God as the attainment of perfect happiness

Book III is taken up with the proof of God's existence based on the inadequacy of human desires to produce true happiness. The standard by which all humanity judges perfect happiness is innate, and no human beings attain it through earthly goods. Therefore a being capable of perfect happiness - in fact the source of that perfect happiness - must exist outside of the earthly realm. This is the overarching theme of the entire book, but the proof of God is not the focus. The emphasis is on the futility of seeking happiness through earthly desires.

Providence and Happiness (Felicity)

Providence, a difficult concept to understand, is explained roughly as the reason of God ordering the universe. It is the overall plan that God has for the world, even when Fate (the ordering of events on earth) seems to be disordered. Lady Philosophy concedes that this is indeed a mystery, for everything takes place simultaneously for God, and we in our temporal world cannot understand this.

True happiness (in some translations Felicity) is the pursuit of God through intellectual and spiritual means. It is considered the supreme good by Boethius, and the only good worth pursuing. All earthly goods are false goods, and only our spirit and intellect can lead us to the true good of the soul: God.

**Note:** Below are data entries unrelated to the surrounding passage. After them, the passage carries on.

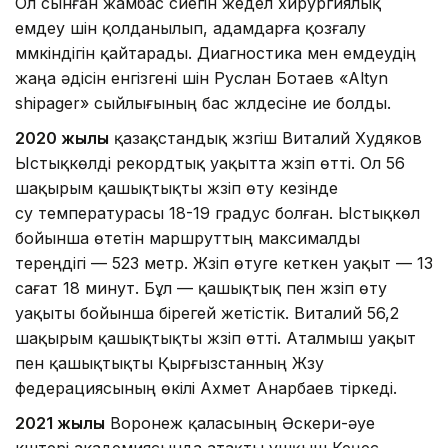
Ол сынған жамбас сүйегін жедел хирургиялық
емдеу үшін қолданылып, адамдарға қозғалу
мүмкіндігін қайтарады. Диагностика мен емдеудің
жаңа әдісін енгізгені үшін Руслан Ботаев «Altyn
shipager» сыйлығының бас жүлдесіне ие болды.
2020 жылы
қазақстандық жүзгіш Виталий Худяков
Ыстықкөлді рекордтық уақытта жүзіп өтті. Ол 56
шақырым қашықтықты жүзіп өту кезінде
су температурасы 18-19 градус болған. Ыстықкөл
бойынша өтетін маршруттың максималды
тереңдігі — 523 метр. Жүзіп өтуге кеткен уақыт — 13
сағат 18 минут. Бұл — қашықтық пен жүзіп өту
уақыты бойынша бірегей жетістік. Виталий 56,2
шақырым қашықтықты жүзіп өтті. Аталмыш уақыт
пен қашықтықты Қырғызстанның Жүзу
федерациясының өкілі Ахмет Анарбаев тіркеді.
2021 жылы
Воронеж қаласының Әскери-әуе
күштері академиясында атақты ұшқыш Кеңес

This work has been translated by many scholars throughout history. It had particular influence on the Middle Ages, and was considered necessary reading for all educated people. The philosophy is wholly orthodox with Boethius's Christianity, but the proofs within it are mostly logical. Certain arguments, such as free will and Providence, are very famous and are referred to by other authors, especially Christian writers of the medieval Europe.